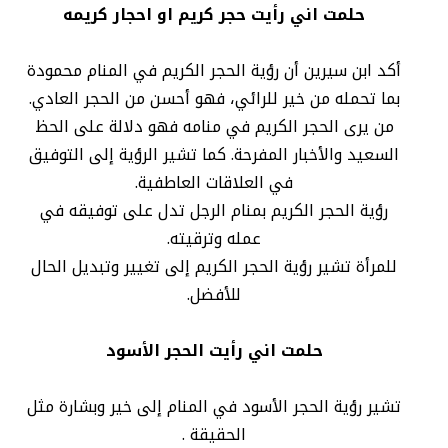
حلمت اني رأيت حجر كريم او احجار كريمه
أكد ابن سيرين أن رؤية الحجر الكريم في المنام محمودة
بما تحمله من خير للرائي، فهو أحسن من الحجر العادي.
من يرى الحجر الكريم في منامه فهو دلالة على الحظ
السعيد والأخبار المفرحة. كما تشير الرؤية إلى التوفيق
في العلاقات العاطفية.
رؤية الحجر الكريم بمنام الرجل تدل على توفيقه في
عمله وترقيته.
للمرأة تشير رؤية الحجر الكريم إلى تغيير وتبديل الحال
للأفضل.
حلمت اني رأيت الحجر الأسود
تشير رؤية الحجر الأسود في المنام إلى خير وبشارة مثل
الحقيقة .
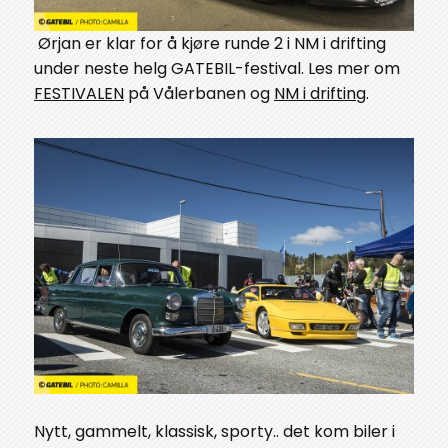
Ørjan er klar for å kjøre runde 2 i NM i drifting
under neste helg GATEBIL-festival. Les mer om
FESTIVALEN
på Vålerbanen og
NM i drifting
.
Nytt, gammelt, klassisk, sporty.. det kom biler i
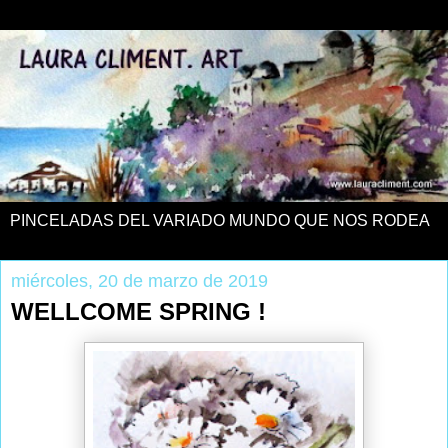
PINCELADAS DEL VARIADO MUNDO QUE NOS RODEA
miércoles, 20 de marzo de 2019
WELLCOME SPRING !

################

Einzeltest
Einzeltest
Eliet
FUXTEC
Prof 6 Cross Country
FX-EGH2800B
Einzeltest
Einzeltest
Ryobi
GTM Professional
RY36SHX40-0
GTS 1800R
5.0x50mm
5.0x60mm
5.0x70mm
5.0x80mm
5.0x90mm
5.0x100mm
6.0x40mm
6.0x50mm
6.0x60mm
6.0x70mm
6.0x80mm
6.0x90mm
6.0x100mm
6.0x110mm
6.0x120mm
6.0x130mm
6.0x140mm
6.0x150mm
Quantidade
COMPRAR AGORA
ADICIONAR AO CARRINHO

################

### THE PROBLEM
Your answer should be the lines above, word for word, from the line with "حلمت اني رأيت حجر كريم او احجار كريمه" through the line with "WELLCOME SPRING !", minus the pictures.

### YOUR SOLUTION
حلمت اني رأيت حجر كريم او احجار كريمه
أكد ابن سيرين أن رؤية الحجر الكريم في المنام محمودة
بما تحمله من خير للرائي، فهو أحسن من الحجر العادي.
من يرى الحجر الكريم في منامه فهو دلالة على الحظ
السعيد والأخبار المفرحة. كما تشير الرؤية إلى التوفيق
في العلاقات العاطفية.
رؤية الحجر الكريم بمنام الرجل تدل على توفيقه في
عمله وترقيته.
للمرأة تشير رؤية الحجر الكريم إلى تغيير وتبديل الحال
للأفضل.
حلمت اني رأيت الحجر الأسود
تشير رؤية الحجر الأسود في المنام إلى خير وبشارة مثل
الحقيقة .
Ørjan er klar for å kjøre runde 2 i NM i drifting
under neste helg GATEBIL-festival. Les mer om
FESTIVALEN
på Vålerbanen og
NM i drifting
.
Nytt, gammelt, klassisk, sporty.. det kom biler i
PINCELADAS DEL VARIADO MUNDO QUE NOS RODEA
miércoles, 20 de marzo de 2019
WELLCOME SPRING !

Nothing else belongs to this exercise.